Eu espero que essa mobilização seja só o início de algo muito maior. Eu espero muitas coisas. Espero que as vítimas sejam respeitadas, que as mulheres sejam ouvidas, que as pessoas acreditem nas crianças quando elas falem que estão sofrendo pedofilia. Eu espero que isso previna novos casos. Espero que as pessoas sejam mais atentas aos seus filhos e suas filhas, espero que vidas sejam protegidas, espero que a sociedade como um todo não dê tanto poder somente para algumas pessoas, e que elas tenham poder somente sobre suas próprias vidas.
Que as pessoas sejam críticas, analíticas e que [saibam] que o fato de ter fé não exclui a possibilidade de alguém ser inteligente no sentido de não entregar toda a sua força e todo seu poder para outro ser humano.

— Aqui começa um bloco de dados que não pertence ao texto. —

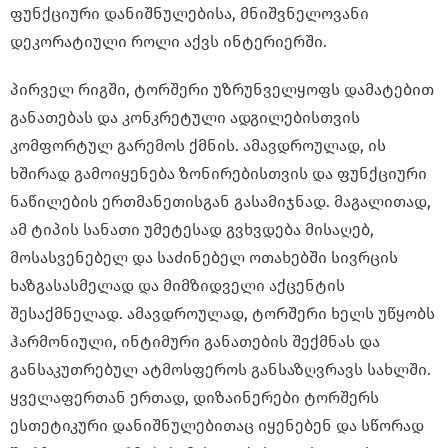
ფუნქციური დანიშნულებისა, მნიშვნელოვანი
დეკორატიული როლი აქვს ინტერიერში.
პირველ რიგში, ტორშერი უზრუნველყოფს დამატებით
განათებას და კონკრეტული ადგილებისთვის
კომფორტულ გარემოს ქმნის. ამავდროულად, ის
ხშირად გამოიყენება ზონირებისთვის და ფუნქციური
ნაწილების ერთმანეთისგან გასამიჯნად. მაგალითად,
ამ ტიპის სანათი უმეტესად გვხვდება მისაღებ,
მოსასვენებელ და საძინებელ ოთახებში სივრცის
ხაზგასასმელად და მიმზიდველი აქცენტის
შესაქმნელად. ამავდროულად, ტორშერი ხელს უწყობს
ჰარმონიული, ინტიმური განათების შექმნას და
განსაკუთრებულ ატმოსფეროს განსაზღვრავს სახლში.
ყველაფერთან ერთად, დიზაინერები ტორშერს
ესთეტიკური დანიშნულებითაც იყენებენ და სწორად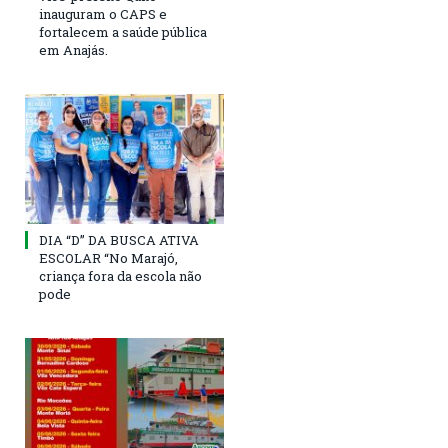
inauguram o CAPS e
fortalecem a saúde pública
em Anajás.
DIA “D” DA BUSCA ATIVA
ESCOLAR “No Marajó,
criança fora da escola não
pode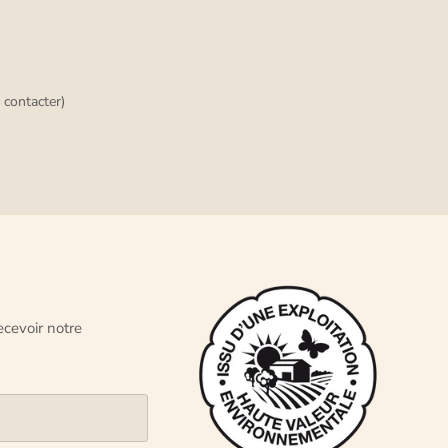
 contacter)
recevoir notre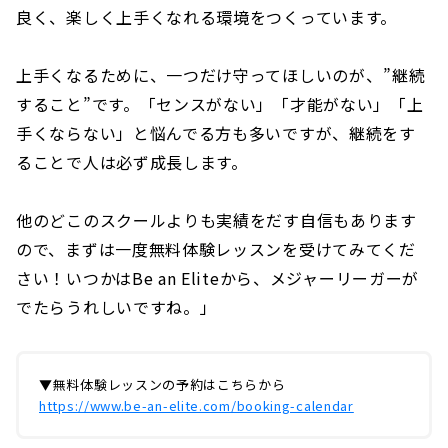
良く、楽しく上手くなれる環境をつくっています。
上手くなるために、一つだけ守ってほしいのが、⁡”継続
すること”です。「センスがない」「才能がない」「上
手くならない」と悩んでる方も多いですが、継続をす
ることで人は必ず成長します。
他のどこのスクールよりも実績をだす自信もあります
ので、まずは一度無料体験レッスンを受けてみてくだ
さい！いつかはBe an Eliteから、メジャーリーガーが
でたらうれしいですね。」
▼無料体験レッスンの予約はこちらから
https://www.be-an-elite.com/booking-calendar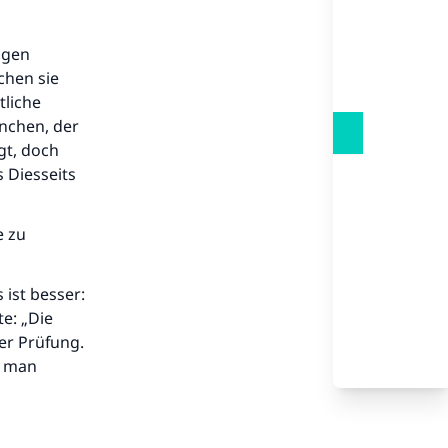
igen
chen sie
tliche
anchen, der
gt, doch
s Diesseits
e zu
ist besser:
e: „Die
er Prüfung.
n man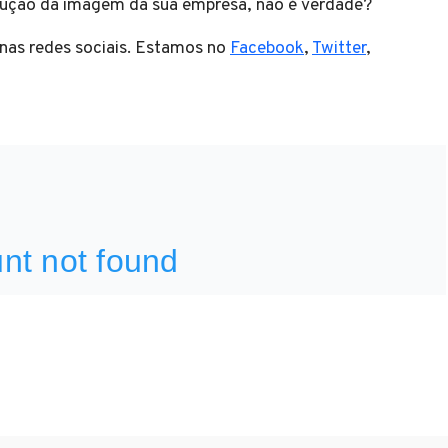
trução da imagem da sua empresa, não é verdade?
 nas redes sociais. Estamos no
Facebook
,
Twitter
,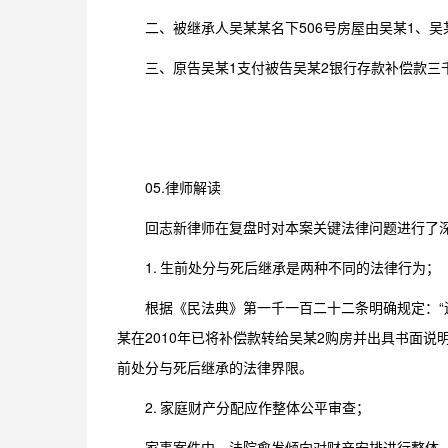
二、被继承人吴某某名下506号房屋由吴某1、吴
三、原告吴某1支付被告吴某2银行存款补偿款三
05.律师解读
回志新律师在复盘时对本案关键法律问题进行了
1. 生前处分与死后继承是两种不同的法律行为；
根据《民法典》第一千一百二十二条明确规定：“
某在2010年已将补偿款转给吴某2购房并出具书面
前处分与死后继承的法律界限。
2. 家庭财产分配应作整体公平审查；
家事案件中，法院愈发倾向对财产安排进行整体、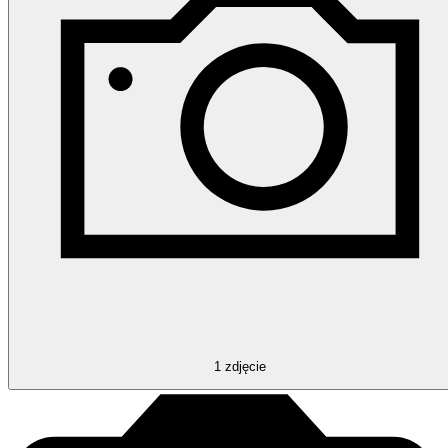
1
zdjęcie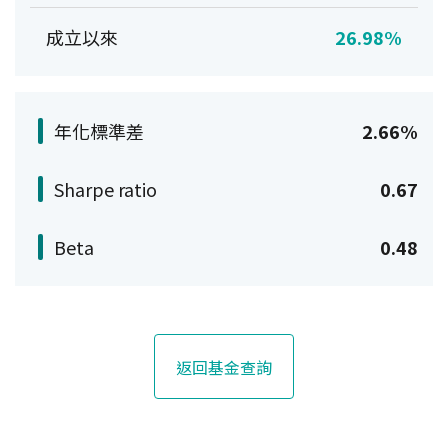
成立以來
26.98%
年化標準差
2.66%
Sharpe ratio
0.67
Beta
0.48
返回基金查詢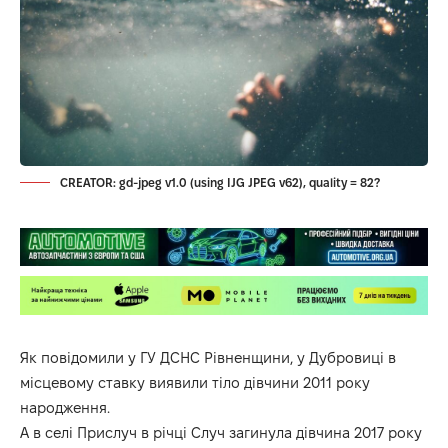
CREATOR: gd-jpeg v1.0 (using IJG JPEG v62), quality = 82?
Як повідомили у ГУ ДСНС Рівненщини, у Дубровиці в
місцевому ставку виявили тіло дівчини 2011 року
народження.
А в селі Прислуч в річці Случ загинула дівчина 2017 року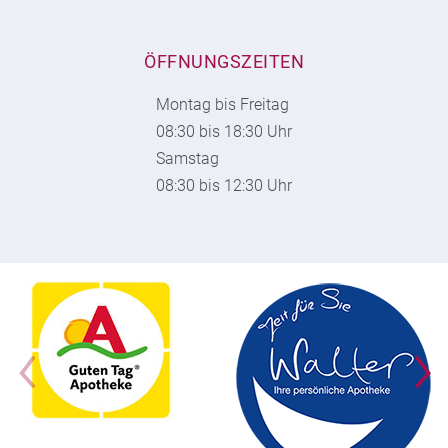
ÖFFNUNGSZEITEN
Montag bis Freitag
08:30 bis 18:30 Uhr
Samstag
08:30 bis 12:30 Uhr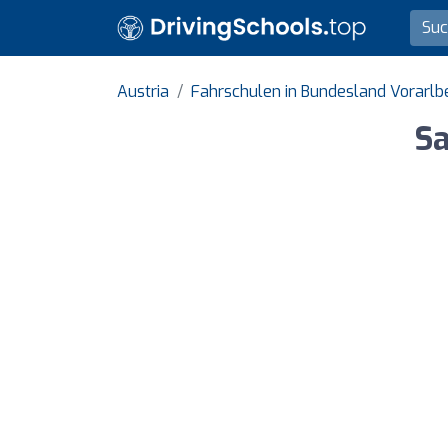
Austria
Fahrschulen in Bundesland Vorarlb
Sa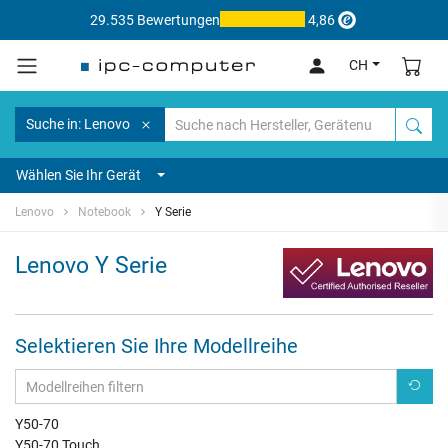
29.535 Bewertungen
4,86
CH
Suche in: Lenovo
Wählen Sie Ihr Gerät
Lenovo
Notebook
Y Serie
Lenovo Y Serie
Selektieren Sie Ihre Modellreihe
Y50-70
Y50-70 Touch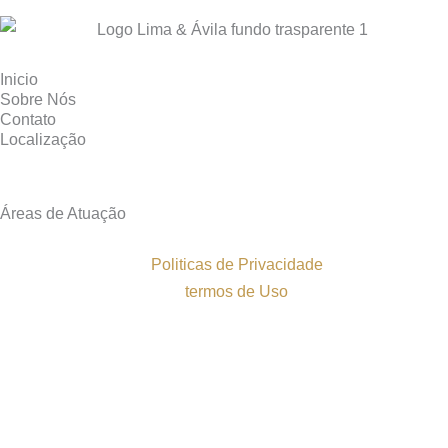
Inicio
Sobre Nós
Contato
Localização
Áreas de Atuação
Politicas de Privacidade
termos de Uso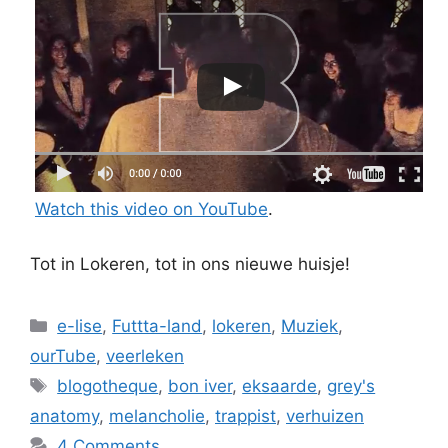
Watch this video on YouTube
.
Tot in Lokeren, tot in ons nieuwe huisje!
Categories
e-lise
,
Futtta-land
,
lokeren
,
Muziek
,
ourTube
,
veerleken
Tags
blogotheque
,
bon iver
,
eksaarde
,
grey's
anatomy
,
melancholie
,
trappist
,
verhuizen
4 Comments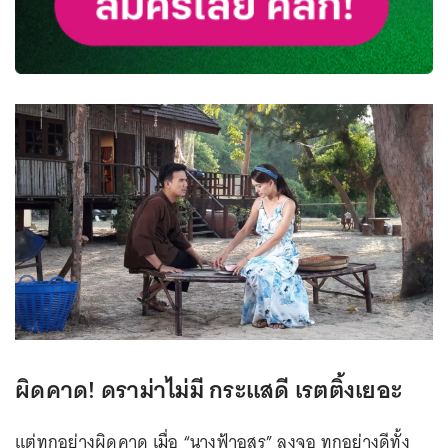
ผิดคาด! ดราม่าไม่มี กระแสดี เรตติ้งเยอะ
แต่ทุกอย่างผิดคาด เมื่อ “นางฟ้าอสูร” ลงจอ ทุกอย่างดีทั้ง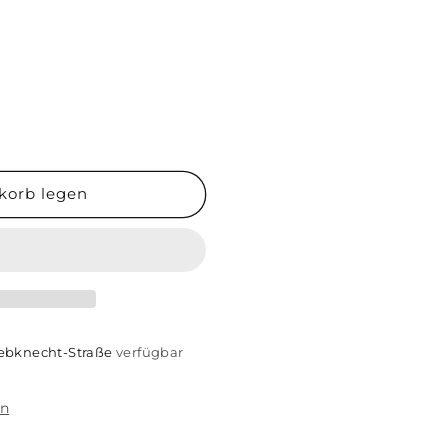
korb legen
iebknecht-Straße
verfügbar
en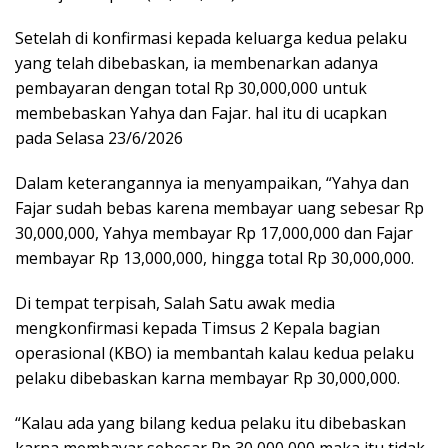
Setelah di konfirmasi kepada keluarga kedua pelaku
yang telah dibebaskan, ia membenarkan adanya
pembayaran dengan total Rp 30,000,000 untuk
membebaskan Yahya dan Fajar. hal itu di ucapkan
pada Selasa 23/6/2026
Dalam keterangannya ia menyampaikan, “Yahya dan
Fajar sudah bebas karena membayar uang sebesar Rp
30,000,000, Yahya membayar Rp 17,000,000 dan Fajar
membayar Rp 13,000,000, hingga total Rp 30,000,000.
Di tempat terpisah, Salah Satu awak media
mengkonfirmasi kepada Timsus 2 Kepala bagian
operasional (KBO) ia membantah kalau kedua pelaku
pelaku dibebaskan karna membayar Rp 30,000,000.
“Kalau ada yang bilang kedua pelaku itu dibebaskan
karna membayar sebesar Rp 30,000,000 maka itu tidak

Que as pessoas possam se ver de igual para igual porque para mim não existe ser humano que está acima de outro ser humano. Todos nós estamos aqui para aprender alguma coisa nessa vida. Todos somos falhos, só que alguns ultrapassam isso, são criminosos. Os criminosos precisam entender que já basta. Isso já não é mais admissível nesse século e a gente vai terminar com isso. Entre todos, vamos conseguir terminar com isso.